Dataset content:
□ □ □
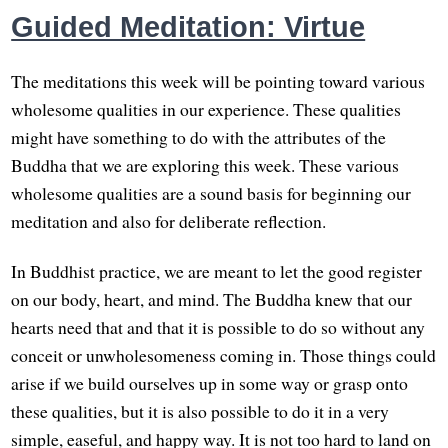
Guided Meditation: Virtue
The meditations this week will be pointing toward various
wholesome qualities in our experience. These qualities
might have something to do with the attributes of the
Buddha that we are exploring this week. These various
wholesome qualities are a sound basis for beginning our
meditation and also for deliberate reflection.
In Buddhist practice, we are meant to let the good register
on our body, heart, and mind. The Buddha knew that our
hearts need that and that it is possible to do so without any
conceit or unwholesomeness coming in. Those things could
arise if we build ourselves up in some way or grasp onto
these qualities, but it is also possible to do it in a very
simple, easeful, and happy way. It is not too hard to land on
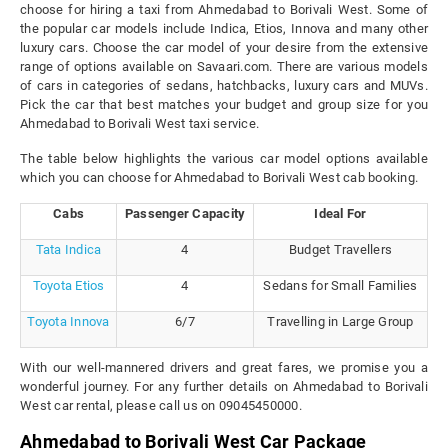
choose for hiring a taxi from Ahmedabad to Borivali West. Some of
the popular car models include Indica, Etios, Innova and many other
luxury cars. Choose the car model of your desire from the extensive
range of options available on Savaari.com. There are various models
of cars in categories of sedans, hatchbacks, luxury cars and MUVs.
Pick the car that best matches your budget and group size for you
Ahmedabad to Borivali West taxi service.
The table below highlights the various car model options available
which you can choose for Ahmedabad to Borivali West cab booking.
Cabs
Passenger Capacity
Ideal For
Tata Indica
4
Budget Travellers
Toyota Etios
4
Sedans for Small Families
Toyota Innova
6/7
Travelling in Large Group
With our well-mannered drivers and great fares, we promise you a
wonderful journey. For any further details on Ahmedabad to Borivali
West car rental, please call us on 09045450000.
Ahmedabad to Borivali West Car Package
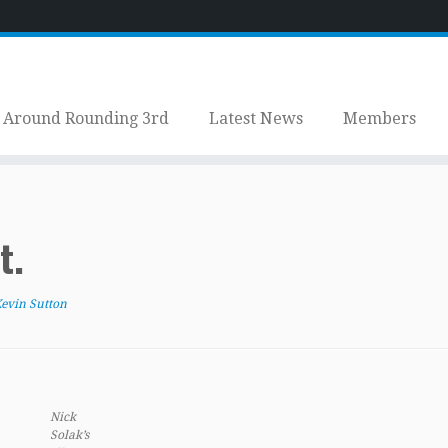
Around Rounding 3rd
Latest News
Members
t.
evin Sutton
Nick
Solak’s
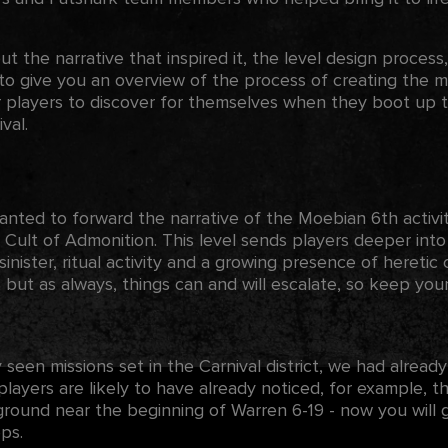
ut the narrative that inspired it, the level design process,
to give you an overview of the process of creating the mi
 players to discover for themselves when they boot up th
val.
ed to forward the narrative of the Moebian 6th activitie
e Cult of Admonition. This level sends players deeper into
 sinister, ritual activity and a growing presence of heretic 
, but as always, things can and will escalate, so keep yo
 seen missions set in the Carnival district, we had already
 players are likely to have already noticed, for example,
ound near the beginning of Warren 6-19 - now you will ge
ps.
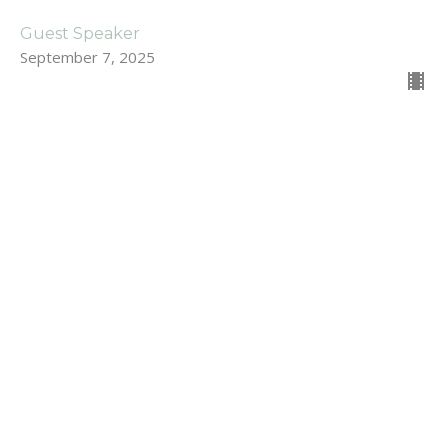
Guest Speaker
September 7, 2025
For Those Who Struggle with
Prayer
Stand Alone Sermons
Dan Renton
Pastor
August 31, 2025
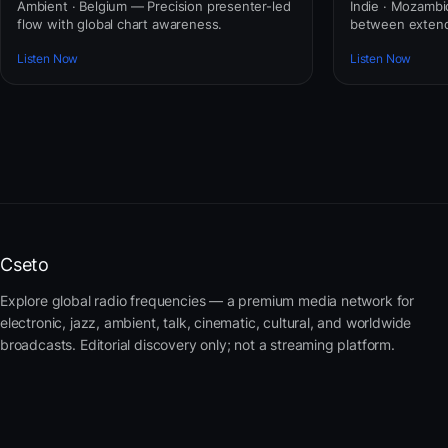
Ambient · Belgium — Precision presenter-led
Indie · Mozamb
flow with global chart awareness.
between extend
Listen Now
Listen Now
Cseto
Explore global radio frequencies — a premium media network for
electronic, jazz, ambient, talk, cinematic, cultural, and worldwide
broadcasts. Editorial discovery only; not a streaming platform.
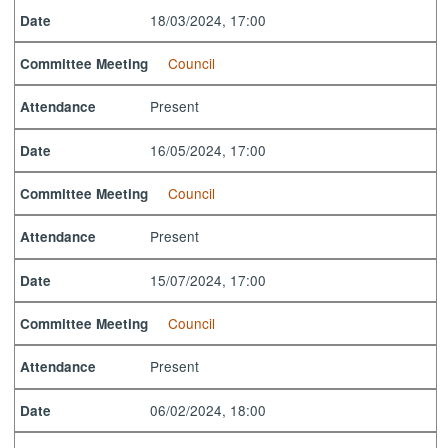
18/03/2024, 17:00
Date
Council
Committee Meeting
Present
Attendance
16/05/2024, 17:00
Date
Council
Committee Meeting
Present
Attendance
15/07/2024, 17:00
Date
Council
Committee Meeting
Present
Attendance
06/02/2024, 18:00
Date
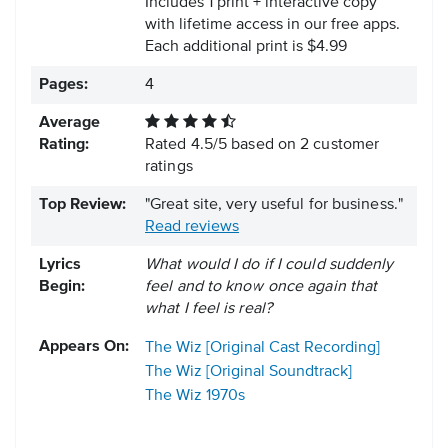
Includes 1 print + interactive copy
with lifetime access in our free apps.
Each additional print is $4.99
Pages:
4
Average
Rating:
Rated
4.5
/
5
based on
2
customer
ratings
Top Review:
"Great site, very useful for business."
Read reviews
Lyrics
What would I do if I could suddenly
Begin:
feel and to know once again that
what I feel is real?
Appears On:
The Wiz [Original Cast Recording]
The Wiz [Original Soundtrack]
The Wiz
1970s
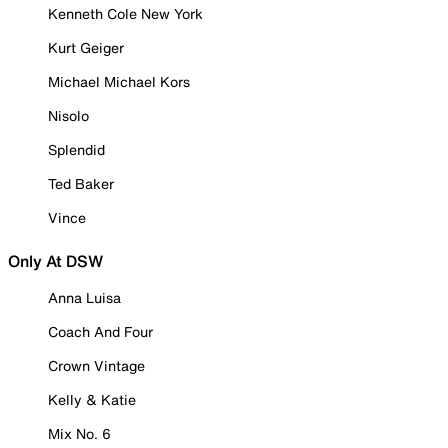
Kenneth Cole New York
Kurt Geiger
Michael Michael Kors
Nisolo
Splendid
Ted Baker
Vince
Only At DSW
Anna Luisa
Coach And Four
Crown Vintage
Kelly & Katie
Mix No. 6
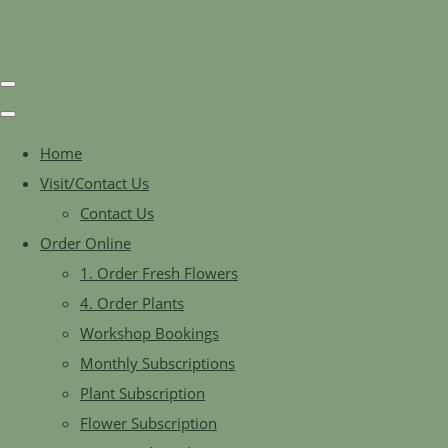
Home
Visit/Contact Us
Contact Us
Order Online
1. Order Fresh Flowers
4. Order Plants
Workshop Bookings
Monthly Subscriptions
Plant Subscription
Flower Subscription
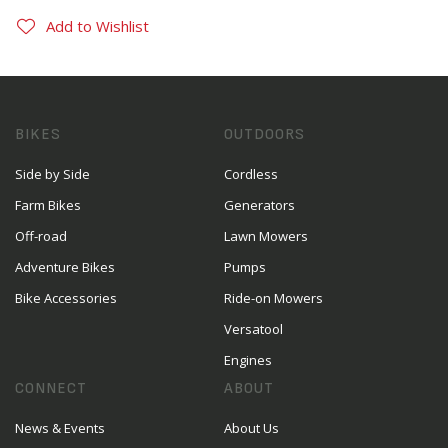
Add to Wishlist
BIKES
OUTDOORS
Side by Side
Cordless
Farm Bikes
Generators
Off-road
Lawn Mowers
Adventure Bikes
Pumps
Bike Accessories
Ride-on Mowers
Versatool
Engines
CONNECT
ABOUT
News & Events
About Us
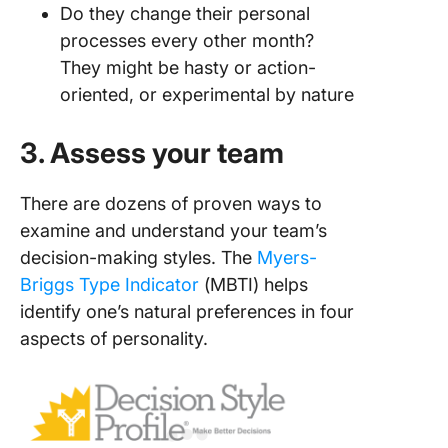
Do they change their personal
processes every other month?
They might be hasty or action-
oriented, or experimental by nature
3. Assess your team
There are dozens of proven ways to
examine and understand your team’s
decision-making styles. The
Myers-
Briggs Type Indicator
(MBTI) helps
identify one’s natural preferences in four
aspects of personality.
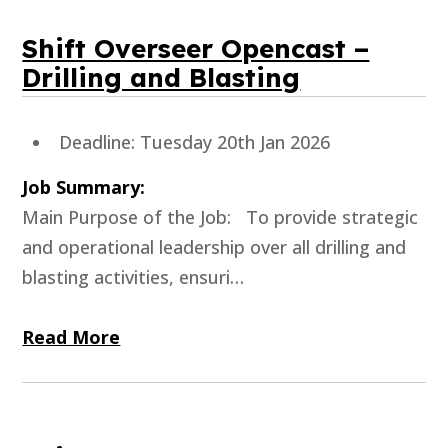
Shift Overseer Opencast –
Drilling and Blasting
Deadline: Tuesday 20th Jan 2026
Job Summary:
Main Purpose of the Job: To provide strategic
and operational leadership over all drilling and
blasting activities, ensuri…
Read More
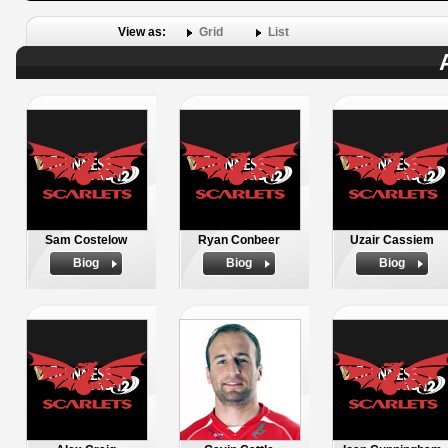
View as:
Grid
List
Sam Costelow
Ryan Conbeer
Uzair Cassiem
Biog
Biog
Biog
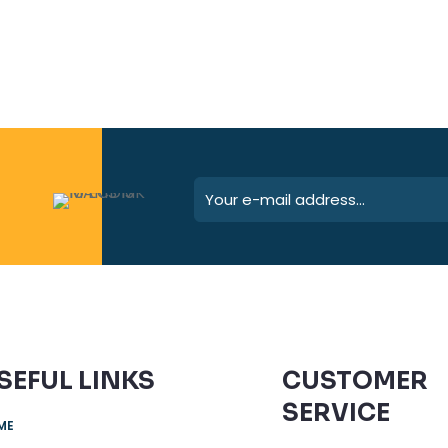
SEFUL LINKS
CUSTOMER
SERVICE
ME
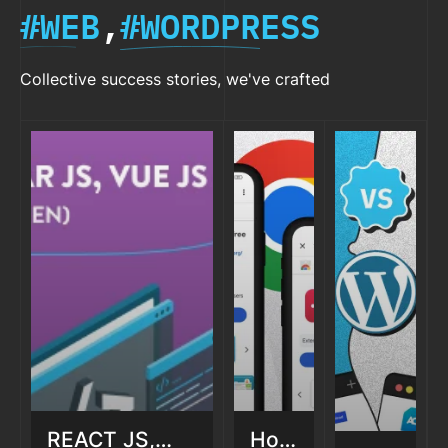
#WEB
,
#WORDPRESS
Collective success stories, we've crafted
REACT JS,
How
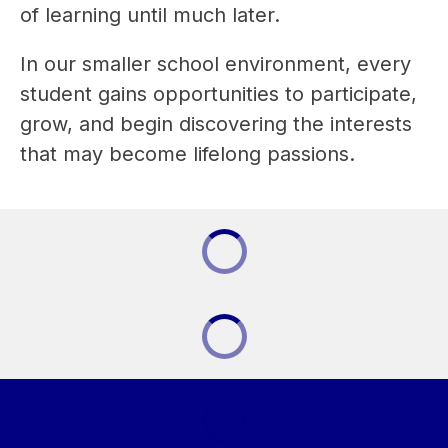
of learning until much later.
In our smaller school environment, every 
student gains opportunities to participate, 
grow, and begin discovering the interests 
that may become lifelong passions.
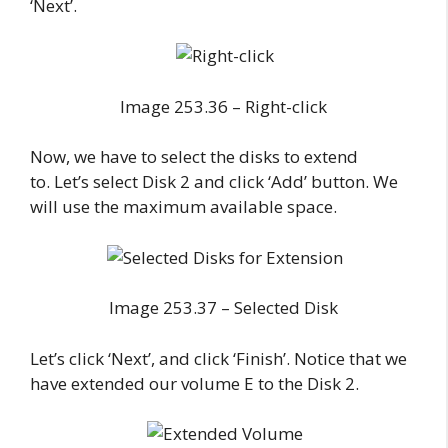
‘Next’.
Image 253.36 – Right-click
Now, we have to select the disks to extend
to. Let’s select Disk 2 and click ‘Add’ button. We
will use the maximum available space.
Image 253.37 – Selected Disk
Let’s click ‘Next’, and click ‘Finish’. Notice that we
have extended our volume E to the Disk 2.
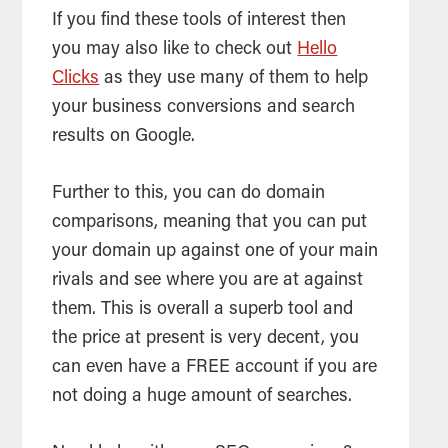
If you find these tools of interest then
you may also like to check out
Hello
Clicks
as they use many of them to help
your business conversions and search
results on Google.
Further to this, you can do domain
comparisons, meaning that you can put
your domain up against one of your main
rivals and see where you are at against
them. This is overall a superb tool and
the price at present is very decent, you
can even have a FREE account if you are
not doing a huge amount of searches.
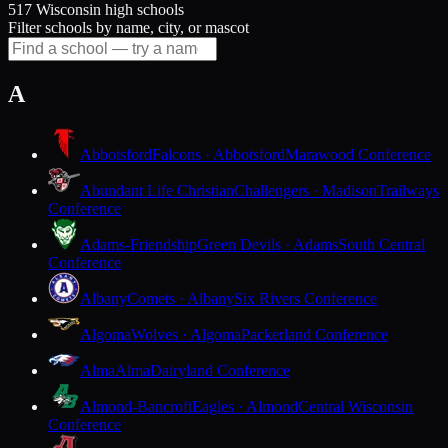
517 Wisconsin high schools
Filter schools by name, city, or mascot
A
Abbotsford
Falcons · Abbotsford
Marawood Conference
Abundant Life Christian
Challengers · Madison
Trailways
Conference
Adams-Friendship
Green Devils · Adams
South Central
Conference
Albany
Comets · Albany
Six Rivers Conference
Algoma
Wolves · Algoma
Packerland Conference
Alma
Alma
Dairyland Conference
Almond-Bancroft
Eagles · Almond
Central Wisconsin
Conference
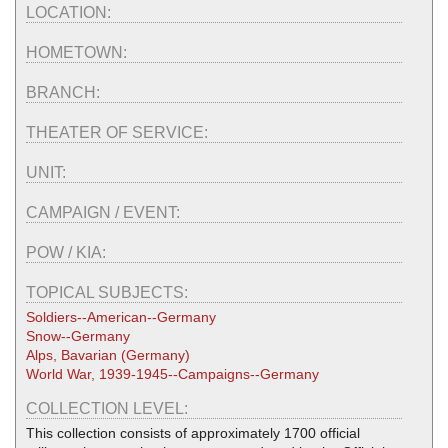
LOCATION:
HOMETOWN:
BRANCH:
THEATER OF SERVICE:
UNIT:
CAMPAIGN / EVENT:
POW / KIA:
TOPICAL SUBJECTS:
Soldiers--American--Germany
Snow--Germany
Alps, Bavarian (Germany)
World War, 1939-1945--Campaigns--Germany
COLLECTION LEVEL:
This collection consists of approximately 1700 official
□ □ □
What you need to do: Once the pictures are set aside, please reproduce the remaining material word for word.

Finished task:
Guided Meditation: Virtue
The meditations this week will be pointing toward various
wholesome qualities in our experience. These qualities
might have something to do with the attributes of the
Buddha that we are exploring this week. These various
wholesome qualities are a sound basis for beginning our
meditation and also for deliberate reflection.
In Buddhist practice, we are meant to let the good register
on our body, heart, and mind. The Buddha knew that our
hearts need that and that it is possible to do so without any
conceit or unwholesomeness coming in. Those things could
arise if we build ourselves up in some way or grasp onto
these qualities, but it is also possible to do it in a very
simple, easeful, and happy way. It is not too hard to land on
choose for hiring a taxi from Ahmedabad to Borivali West. Some of
the popular car models include Indica, Etios, Innova and many other
luxury cars. Choose the car model of your desire from the extensive
range of options available on Savaari.com. There are various models
of cars in categories of sedans, hatchbacks, luxury cars and MUVs.
Pick the car that best matches your budget and group size for you
Ahmedabad to Borivali West taxi service.
The table below highlights the various car model options available
which you can choose for Ahmedabad to Borivali West cab booking.
Cabs
Passenger Capacity
Ideal For
Tata Indica
4
Budget Travellers
Toyota Etios
4
Sedans for Small Families
Toyota Innova
6/7
Travelling in Large Group
With our well-mannered drivers and great fares, we promise you a
wonderful journey. For any further details on Ahmedabad to Borivali
West car rental, please call us on 09045450000.
Ahmedabad to Borivali West Car Package
Around Rounding 3rd
Latest News
Members
t.
evin Sutton
Nick
Solak’s
ut the narrative that inspired it, the level design process,
to give you an overview of the process of creating the mi
 players to discover for themselves when they boot up th
val.
ed to forward the narrative of the Moebian 6th activitie
e Cult of Admonition. This level sends players deeper into
 sinister, ritual activity and a growing presence of heretic 
, but as always, things can and will escalate, so keep yo
 seen missions set in the Carnival district, we had already
 players are likely to have already noticed, for example,
ound near the beginning of Warren 6-19 - now you will ge
ps.
Guest Speaker
September 7, 2025
For Those Who Struggle with
Prayer
Stand Alone Sermons
Dan Renton
Pastor
August 31, 2025
Ambient · Belgium — Precision presenter-led
Indie · Mozamb
flow with global chart awareness.
between extend
Listen Now
Listen Now
Cseto
Explore global radio frequencies — a premium media network for
electronic, jazz, ambient, talk, cinematic, cultural, and worldwide
broadcasts. Editorial discovery only; not a streaming platform.
18/03/2024, 17:00
Date
Council
Committee Meeting
Present
Attendance
16/05/2024, 17:00
Date
Council
Committee Meeting
Present
Attendance
15/07/2024, 17:00
Date
Council
Committee Meeting
Present
Attendance
06/02/2024, 18:00
Date
Includes 1 print + interactive copy
with lifetime access in our free apps.
Each additional print is $4.99
Pages:
4
Average
Rating:
Rated
4.5
/
5
based on
2
customer
ratings
Top Review:
"Great site, very useful for business."
Read reviews
Lyrics
What would I do if I could suddenly
Begin:
feel and to know once again that
what I feel is real?
Appears On:
The Wiz [Original Cast Recording]
The Wiz [Original Soundtrack]
The Wiz
1970s
Kenneth Cole New York
Kurt Geiger
Michael Michael Kors
Nisolo
Splendid
Ted Baker
Vince
Only At DSW
Anna Luisa
Coach And Four
Crown Vintage
Kelly & Katie
Mix No. 6
Home
Visit/Contact Us
Contact Us
Order Online
1. Order Fresh Flowers
4. Order Plants
Workshop Bookings
Monthly Subscriptions
Plant Subscription
Flower Subscription
Add to Wishlist
BIKES
OUTDOORS
Side by Side
Cordless
Farm Bikes
Generators
Off-road
Lawn Mowers
Adventure Bikes
Pumps
Bike Accessories
Ride-on Mowers
Versatool
Engines
CONNECT
ABOUT
News & Events
About Us
Do they change their personal
processes every other month?
They might be hasty or action-
oriented, or experimental by nature
3. Assess your team
There are dozens of proven ways to
examine and understand your team’s
decision-making styles. The
Myers-
Briggs Type Indicator
(MBTI) helps
identify one’s natural preferences in four
aspects of personality.
Shift Overseer Opencast –
Drilling and Blasting
Deadline: Tuesday 20th Jan 2026
Job Summary:
Main Purpose of the Job: To provide strategic
and operational leadership over all drilling and
blasting activities, ensuri…
Read More
View as:
Grid
List
Sam Costelow
Ryan Conbeer
Uzair Cassiem
Biog
Biog
Biog
SEFUL LINKS
CUSTOMER
SERVICE
ME
#WEB
,
#WORDPRESS
Collective success stories, we've crafted
REACT JS,
How
of learning until much later.
In our smaller school environment, every 
student gains opportunities to participate, 
grow, and begin discovering the interests 
that may become lifelong passions.
‘Next’.
Image 253.36 – Right-click
Now, we have to select the disks to extend
to. Let’s select Disk 2 and click ‘Add’ button. We
will use the maximum available space.
Image 253.37 – Selected Disk
Let’s click ‘Next’, and click ‘Finish’. Notice that we
have extended our volume E to the Disk 2.
If you find these tools of interest then
you may also like to check out
Hello
Clicks
as they use many of them to help
your business conversions and search
results on Google.
Further to this, you can do domain
comparisons, meaning that you can put
your domain up against one of your main
rivals and see where you are at against
them. This is overall a superb tool and
the price at present is very decent, you
can even have a FREE account if you are
not doing a huge amount of searches.
517 Wisconsin high schools
Filter schools by name, city, or mascot
A
Abbotsford
Falcons · Abbotsford
Marawood Conference
Abundant Life Christian
Challengers · Madison
Trailways
Conference
Adams-Friendship
Green Devils · Adams
South Central
Conference
Albany
Comets · Albany
Six Rivers Conference
Algoma
Wolves · Algoma
Packerland Conference
Alma
Alma
Dairyland Conference
Almond-Bancroft
Eagles · Almond
Central Wisconsin
Conference
LOCATION:
HOMETOWN:
BRANCH:
THEATER OF SERVICE:
UNIT:
CAMPAIGN / EVENT:
POW / KIA:
TOPICAL SUBJECTS:
Soldiers--American--Germany
Snow--Germany
Alps, Bavarian (Germany)
World War, 1939-1945--Campaigns--Germany
COLLECTION LEVEL:
This collection consists of approximately 1700 official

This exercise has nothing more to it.